ASSIGNMENT
Your copy should repeat the data that follows exactly and contain no image.

AVAILABLE DATA
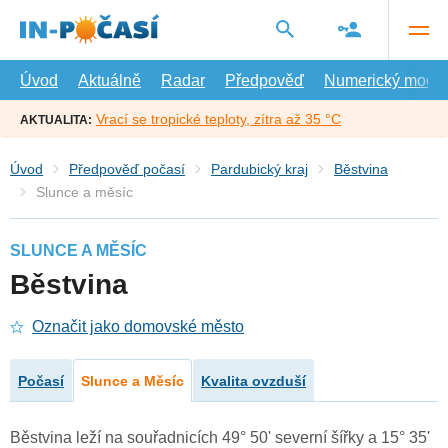
Přejít
na
hlavní
obsah
Úvod
Aktuálně
Radar
Předpověď
Numerický model
Vrací se tropické teploty, zítra až 35 °C
AKTUALITA:
Úvod
Předpověď počasí
Pardubický kraj
Běstvina
Slunce a měsíc
SLUNCE A MĚSÍC
Běstvina
Označit jako domovské město
Počasí
Slunce a Měsíc
Kvalita ovzduší
Běstvina leží na souřadnicích 49° 50' severní šířky a 15° 35'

WRITTEN RESPONSE
Přejít
na
hlavní
obsah
Úvod
Aktuálně
Radar
Předpověď
Numerický model
Vrací se tropické teploty, zítra až 35 °C
AKTUALITA:
Úvod
Předpověď počasí
Pardubický kraj
Běstvina
Slunce a měsíc
SLUNCE A MĚSÍC
Běstvina
Označit jako domovské město
Počasí
Slunce a Měsíc
Kvalita ovzduší
Běstvina leží na souřadnicích 49° 50' severní šířky a 15° 35'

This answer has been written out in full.